Financial articles these days seem to be centered around the usual prevalent topics du jour: interest rates, stock market ups and downs, consumer spending, unemployment, etc. And, of course, those efforts to instill fear in investors about the market. Well, good news, this article won't have any of that.

Last fall, I was coaching our final home game of the high school football season. The night was filled with the emotion of senior night and the finality that surrounds it. Upon the final whistle, many young men shed tears, and some did not. In fact, many of those who I thought would, did not, and vice versa. After all, I had a hard time not choking up as I hugged some of my seniors after their final home game.

Are we emotional? Yes. So what does this have to do with financial planning? Well, It got me thinking about how emotional we can be as investors. While we are investors, we are also human ... with human emotions and reactions. Do we always take a level approach when dealing with our money? Most data would say no, but that is not for me to determine.

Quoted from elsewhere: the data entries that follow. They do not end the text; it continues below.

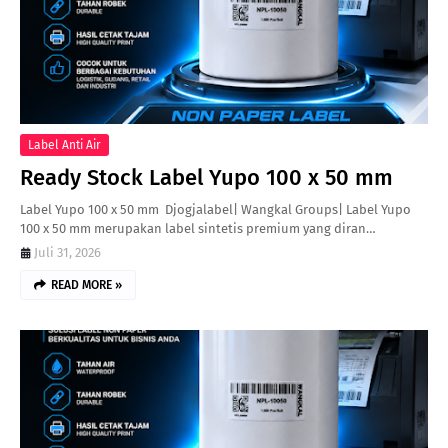
Label Anti Air
Ready Stock Label Yupo 100 x 50 mm
Label Yupo 100 x 50 mm Djogjalabel| Wangkal Groups| Label Yupo
100 x 50 mm merupakan label sintetis premium yang diran…
Juli 31, 2026
READ MORE »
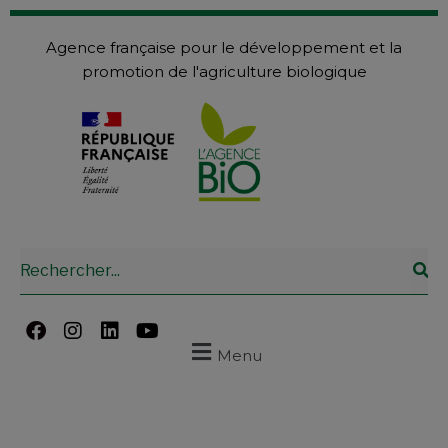
Agence française pour le développement et la
promotion de l'agriculture biologique
Menu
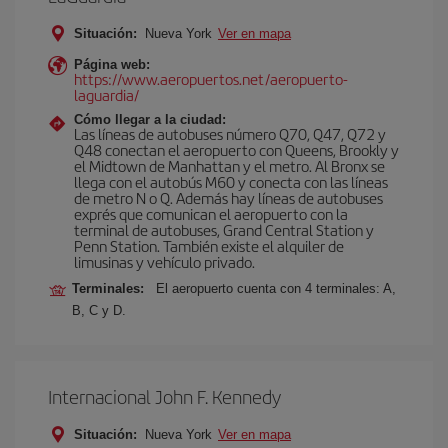
Situación:
Nueva York
Ver en mapa
Página web:
https://www.aeropuertos.net/aeropuerto-
laguardia/
Cómo llegar a la ciudad:
Las líneas de autobuses número Q70, Q47, Q72 y
Q48 conectan el aeropuerto con Queens, Brookly y
el Midtown de Manhattan y el metro. Al Bronx se
llega con el autobús M60 y conecta con las líneas
de metro N o Q. Además hay líneas de autobuses
exprés que comunican el aeropuerto con la
terminal de autobuses, Grand Central Station y
Penn Station. También existe el alquiler de
limusinas y vehículo privado.
Terminales:
El aeropuerto cuenta con 4 terminales: A,
B, C y D.
Internacional John F. Kennedy
Situación:
Nueva York
Ver en mapa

It is all about the end game. As an investment professional, a great deal of my job is to strip out the emotion of the markets and focus on the client. Most importantly, what is their end game. What is important to them, and when do they want to call it a career? If we always focus on where they want to get to, it is much easier to maintain perspective and not become overly emotional. Planning for retirement needs to be driven by your end goals, nothing more.

Financial planning is an individual sport. Dont worry about the other team. Too often I hear people compare their situation to others or draw parallels based on conversations they have with colleagues. I have a motto I like to follow in my business. That is, "Don't worry about your neighbor!" It does not matter if your neighbor tells you that you need so much money to retire. What do they know about your situation? Planning should be customized to you and only you.

It is all about the bottom line. It is not always about how much you have. You also have to consider how much you owe. We cannot control the markets. They will go up and they will go down. What you can control is how much you owe to others. After all, your neighbor might need $2 million to retire, but he might also have a mortgage and car payments. The less you owe, the less pressure you need to put on your portfolio to generate income. Make no mistake, we all have a number that we need to get to in order to retire with the lifestyle we want, but those numbers are going to be vastly different across households.

This is what we do. We can help you reach your end game, but I am going to recommend you don't start in the second half. In the words of Matt Hasselbeck, "We want the ball, and we're gonna score." (See overtime coin flip 1/4/2004 Wild Card Playoff Game at Lambeau Field). Unlike him, let's not throw a "pick-six" with your planning. You might be doing everything right and not need our help ... or you might not be.

Adam Madson is a financial advisor with Nicolet Wealth Management (formerly Navigator Planning Group). He can be reached at This email address is being protected from spambots. You need JavaScript enabled to view it. or 920-406-8500.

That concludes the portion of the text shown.